Schomburg died many decades ago, but the New York Public Library built on his core collection

by pursuing an aggressive acquisitions policy. The institution, like the British Library, has also over the years invested in the conservation of the works acquired.

And what about Guyana? Shouldn't we have our own equivalent of the British Library or the Schomburg Center holding as complete as possible a collection of works pertaining to this country? In theory we have. It is the National Library, which is saddled with two quite different functions - that of a public borrowing institution, as well as that of a national repository for the nation's book heritage.

In addition, there is the Caribbean Research Library (CRL) of the University of Guyana Library, which is also committed to acquiring printed and other materials on Guyana.

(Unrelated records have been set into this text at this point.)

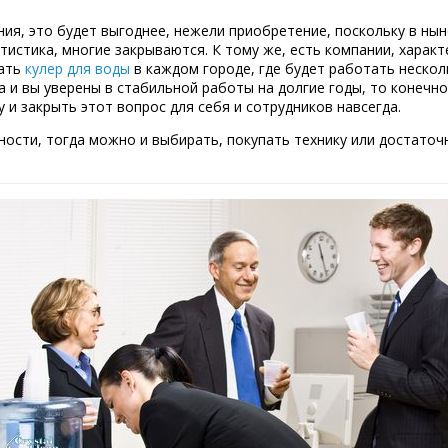
ения, это будет выгоднее, нежели приобретение, поскольку в ны
тистика, многие закрываются. К тому же, есть компании, харак
тать
кулер для воды
в каждом городе, где будет работать несколь
а и вы уверены в стабильной работы на долгие годы, то конечн
у и закрыть этот вопрос для себя и сотрудников навсегда.
ости, тогда можно и выбирать, покупать технику или достаточ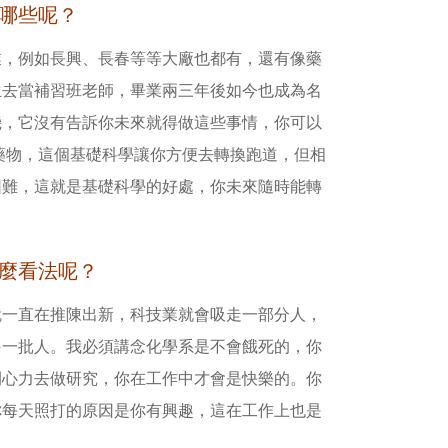
有哪些呢？
業，例如長興、長春等等大廠也都有，還有像藥
生去當補習班老師，畢業兩三年後如今也成為名
機，它沒有告訴你未來就得做這些事情，你可以
藥物，這個基礎科學讓你方便去轉換跑道，但相
困難，這就是基礎科學的好處，你未來隨時能轉
什麼看法呢？
就一直在推陳出新，科技業就會吸走一部分人，
另一批人。我必須講念化學系是不會餓死的，你
間心力去做研究，你在工作中才會是快樂的。你
你每天照打的原因是你有興趣，這在工作上也是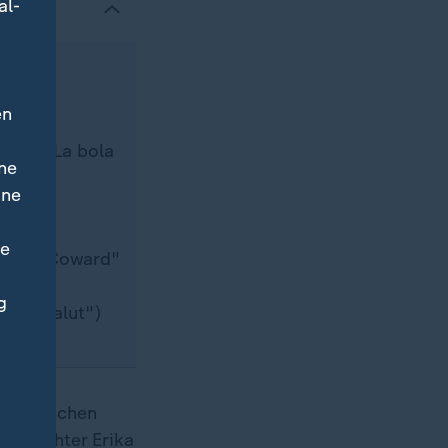
al-
en
r"
all" ("La bola
ne
ine
l of a
ne
e für "Coward"
g
otre Salut")
ung zwischen
er Tochter Erika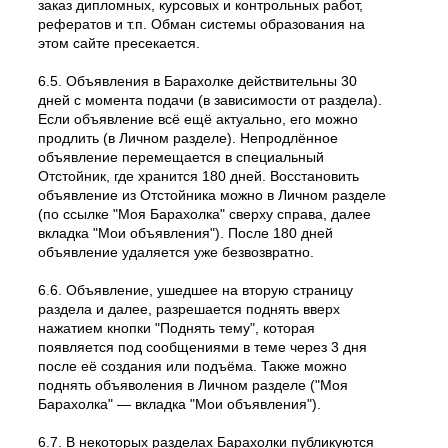
заказ дипломных, курсовых и контрольных работ,
рефератов и т.п. Обман системы образования на
этом сайте пресекается.
6.5. Объявления в Барахолке действительны 30
дней с момента подачи (в зависимости от раздела).
Если объявление всё ещё актуально, его можно
продлить (в Личном разделе). Непродлённое
объявление перемещается в специальный
Отстойник, где хранится 180 дней. Восстановить
объявление из Отстойника можно в Личном разделе
(по ссылке "Моя Барахолка" сверху справа, далее
вкладка "Мои объявления"). После 180 дней
объявление удаляется уже безвозвратно.
6.6. Объявление, ушедшее на вторую страницу
раздела и далее, разрешается поднять вверх
нажатием кнопки "Поднять тему", которая
появляется под сообщениями в теме через 3 дня
после её создания или подъёма. Также можно
поднять объяволения в Личном разделе ("Моя
Барахолка" — вкладка "Мои объявления").
6.7. В некоторых разделах Барахолки публикуются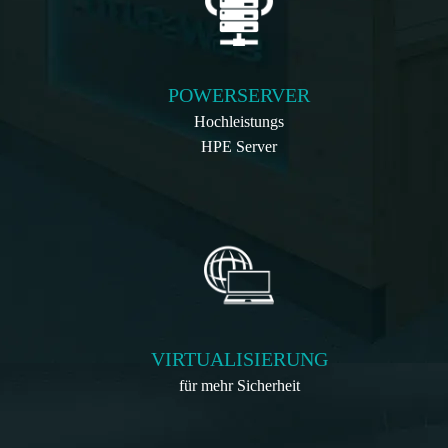
POWERSERVER
Hochleistungs
HPE Server
VIRTUALISIERUNG
für mehr Sicherheit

During the 1970s, in particular, there was a national policy in place to build up public collections of printed, manuscript, map and visual materials in the two institutions mentioned above. The National Library, of course, is the legal deposit institution for all current works produced, but in 1975, the Cabinet granted money for the purchase of antiquarian materials on Guyana from abroad. The most valuable printed materials from this exercise went into the National Library, while the maps bought at the time went to the University of Guyana.

The problem was, of course, that the National Library had no special area designated for preserving this material, and it went into locked cases in the general reference collection, where presumably it still is.

The CRL was a bit more fortunate, since it was air-conditioned, and after the building of a new library wing, was given part of the top floor of that wing with a Rare Book Room for antiquarian materials. Even during the difficult years which followed, the University of Guyana Library for a time found various means of augmenting its collection.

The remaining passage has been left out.